> Directions for this task:
Please work out how many lines in the entries below include the string "Free", and reply with the number alone.

> Data extracted from a collection:
+ + + + +

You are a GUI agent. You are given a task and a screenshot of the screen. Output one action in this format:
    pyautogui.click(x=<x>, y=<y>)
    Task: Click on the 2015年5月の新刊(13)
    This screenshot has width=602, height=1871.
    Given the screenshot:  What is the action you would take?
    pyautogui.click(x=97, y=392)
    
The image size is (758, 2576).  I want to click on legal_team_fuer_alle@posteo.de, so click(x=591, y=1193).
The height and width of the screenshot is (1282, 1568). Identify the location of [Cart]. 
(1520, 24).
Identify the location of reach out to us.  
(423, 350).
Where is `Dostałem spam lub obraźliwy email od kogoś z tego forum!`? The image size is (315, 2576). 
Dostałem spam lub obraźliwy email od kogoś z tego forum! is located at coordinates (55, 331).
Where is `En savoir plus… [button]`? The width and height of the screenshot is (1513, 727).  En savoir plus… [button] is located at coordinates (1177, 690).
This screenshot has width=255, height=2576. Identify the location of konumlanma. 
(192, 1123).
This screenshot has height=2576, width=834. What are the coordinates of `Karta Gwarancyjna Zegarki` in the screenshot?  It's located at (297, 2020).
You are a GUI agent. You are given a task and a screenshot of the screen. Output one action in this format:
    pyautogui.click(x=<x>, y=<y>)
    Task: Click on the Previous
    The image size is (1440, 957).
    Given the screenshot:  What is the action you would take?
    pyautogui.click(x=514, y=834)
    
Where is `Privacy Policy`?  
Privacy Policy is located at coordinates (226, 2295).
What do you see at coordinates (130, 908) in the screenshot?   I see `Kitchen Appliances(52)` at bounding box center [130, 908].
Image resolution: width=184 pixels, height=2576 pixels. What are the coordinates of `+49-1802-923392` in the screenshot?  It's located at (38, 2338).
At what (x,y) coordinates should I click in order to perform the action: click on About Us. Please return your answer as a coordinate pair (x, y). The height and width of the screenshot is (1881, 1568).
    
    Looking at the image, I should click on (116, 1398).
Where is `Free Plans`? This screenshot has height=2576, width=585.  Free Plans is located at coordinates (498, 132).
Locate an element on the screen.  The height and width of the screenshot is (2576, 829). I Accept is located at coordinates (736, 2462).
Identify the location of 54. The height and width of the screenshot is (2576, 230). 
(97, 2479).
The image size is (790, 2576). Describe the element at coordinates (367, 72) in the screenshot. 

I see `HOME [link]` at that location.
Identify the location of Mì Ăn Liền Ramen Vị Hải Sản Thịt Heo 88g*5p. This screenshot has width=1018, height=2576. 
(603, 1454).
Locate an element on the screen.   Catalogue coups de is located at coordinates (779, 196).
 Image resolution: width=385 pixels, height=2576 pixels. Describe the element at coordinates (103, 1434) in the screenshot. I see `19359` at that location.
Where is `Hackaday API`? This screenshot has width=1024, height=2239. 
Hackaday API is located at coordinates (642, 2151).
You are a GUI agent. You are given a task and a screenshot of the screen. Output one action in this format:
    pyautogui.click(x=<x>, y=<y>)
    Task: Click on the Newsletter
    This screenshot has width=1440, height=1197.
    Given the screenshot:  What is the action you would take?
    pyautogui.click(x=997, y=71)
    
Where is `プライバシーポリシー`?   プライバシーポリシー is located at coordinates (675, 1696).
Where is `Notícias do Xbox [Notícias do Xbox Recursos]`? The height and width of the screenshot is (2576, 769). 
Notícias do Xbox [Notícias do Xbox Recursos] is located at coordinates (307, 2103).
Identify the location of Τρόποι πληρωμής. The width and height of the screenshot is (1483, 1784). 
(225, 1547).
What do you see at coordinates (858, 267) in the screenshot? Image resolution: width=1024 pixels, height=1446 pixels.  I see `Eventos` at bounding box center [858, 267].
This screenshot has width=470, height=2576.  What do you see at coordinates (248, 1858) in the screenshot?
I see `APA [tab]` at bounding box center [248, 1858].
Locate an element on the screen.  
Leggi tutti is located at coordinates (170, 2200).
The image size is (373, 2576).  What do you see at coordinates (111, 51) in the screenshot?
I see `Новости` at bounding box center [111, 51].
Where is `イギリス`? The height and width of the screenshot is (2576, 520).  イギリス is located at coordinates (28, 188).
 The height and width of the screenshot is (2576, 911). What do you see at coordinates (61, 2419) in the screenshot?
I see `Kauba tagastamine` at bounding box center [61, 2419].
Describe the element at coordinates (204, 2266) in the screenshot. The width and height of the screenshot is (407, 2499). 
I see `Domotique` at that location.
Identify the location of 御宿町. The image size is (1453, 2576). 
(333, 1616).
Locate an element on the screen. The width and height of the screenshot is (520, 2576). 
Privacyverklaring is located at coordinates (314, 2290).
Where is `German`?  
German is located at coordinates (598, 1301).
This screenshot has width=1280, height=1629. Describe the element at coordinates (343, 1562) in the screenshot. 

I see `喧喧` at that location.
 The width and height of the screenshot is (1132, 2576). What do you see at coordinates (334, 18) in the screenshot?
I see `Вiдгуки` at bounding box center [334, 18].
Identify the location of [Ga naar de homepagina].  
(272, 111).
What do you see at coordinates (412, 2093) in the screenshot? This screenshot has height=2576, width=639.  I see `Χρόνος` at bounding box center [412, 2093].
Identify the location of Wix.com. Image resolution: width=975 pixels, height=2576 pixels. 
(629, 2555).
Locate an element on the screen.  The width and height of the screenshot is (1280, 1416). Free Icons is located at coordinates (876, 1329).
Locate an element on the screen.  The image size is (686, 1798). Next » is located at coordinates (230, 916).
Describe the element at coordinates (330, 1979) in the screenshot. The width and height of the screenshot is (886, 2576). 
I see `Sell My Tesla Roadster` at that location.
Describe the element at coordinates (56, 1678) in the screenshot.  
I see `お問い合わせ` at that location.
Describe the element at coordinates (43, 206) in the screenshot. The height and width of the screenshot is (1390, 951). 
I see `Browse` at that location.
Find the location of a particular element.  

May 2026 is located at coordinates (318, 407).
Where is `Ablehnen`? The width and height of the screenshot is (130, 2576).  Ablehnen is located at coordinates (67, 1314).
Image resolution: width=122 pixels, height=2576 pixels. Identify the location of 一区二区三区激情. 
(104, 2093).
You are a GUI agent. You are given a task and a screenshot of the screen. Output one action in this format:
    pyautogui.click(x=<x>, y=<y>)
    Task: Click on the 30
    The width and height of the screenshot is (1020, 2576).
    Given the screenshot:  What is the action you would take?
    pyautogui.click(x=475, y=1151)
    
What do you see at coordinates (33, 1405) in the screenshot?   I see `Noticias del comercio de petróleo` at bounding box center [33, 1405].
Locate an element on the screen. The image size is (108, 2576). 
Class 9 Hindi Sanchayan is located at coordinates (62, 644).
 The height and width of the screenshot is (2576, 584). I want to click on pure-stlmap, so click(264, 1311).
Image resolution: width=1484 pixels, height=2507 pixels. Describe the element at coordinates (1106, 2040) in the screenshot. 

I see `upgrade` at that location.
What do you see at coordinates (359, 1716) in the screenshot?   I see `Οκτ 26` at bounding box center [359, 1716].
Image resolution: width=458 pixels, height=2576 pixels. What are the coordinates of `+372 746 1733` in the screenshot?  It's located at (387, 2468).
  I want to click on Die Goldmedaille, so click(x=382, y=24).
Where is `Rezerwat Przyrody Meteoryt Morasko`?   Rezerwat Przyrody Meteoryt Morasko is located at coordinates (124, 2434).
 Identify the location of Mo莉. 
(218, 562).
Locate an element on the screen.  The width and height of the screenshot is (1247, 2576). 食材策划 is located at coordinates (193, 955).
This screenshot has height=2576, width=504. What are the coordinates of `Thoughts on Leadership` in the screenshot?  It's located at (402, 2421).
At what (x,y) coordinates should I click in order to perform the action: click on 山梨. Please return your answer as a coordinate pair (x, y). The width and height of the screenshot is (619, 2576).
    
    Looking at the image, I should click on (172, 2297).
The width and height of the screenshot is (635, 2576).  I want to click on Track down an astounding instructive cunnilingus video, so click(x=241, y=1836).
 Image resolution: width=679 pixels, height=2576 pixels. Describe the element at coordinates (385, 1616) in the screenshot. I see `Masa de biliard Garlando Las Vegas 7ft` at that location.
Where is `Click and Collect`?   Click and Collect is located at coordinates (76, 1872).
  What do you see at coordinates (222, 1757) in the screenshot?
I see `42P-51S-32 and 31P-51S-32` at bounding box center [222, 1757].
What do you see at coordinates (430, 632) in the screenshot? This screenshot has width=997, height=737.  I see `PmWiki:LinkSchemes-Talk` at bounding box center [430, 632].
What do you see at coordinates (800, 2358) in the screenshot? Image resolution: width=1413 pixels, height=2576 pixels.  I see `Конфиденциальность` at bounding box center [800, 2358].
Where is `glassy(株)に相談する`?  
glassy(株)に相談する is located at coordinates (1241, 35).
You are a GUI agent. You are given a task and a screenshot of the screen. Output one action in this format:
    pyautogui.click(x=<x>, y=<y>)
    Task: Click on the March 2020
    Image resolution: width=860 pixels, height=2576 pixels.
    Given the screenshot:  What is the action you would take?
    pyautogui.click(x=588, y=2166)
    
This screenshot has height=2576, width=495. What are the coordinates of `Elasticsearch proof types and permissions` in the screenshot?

+ + + + +

> Response for this exercise:
2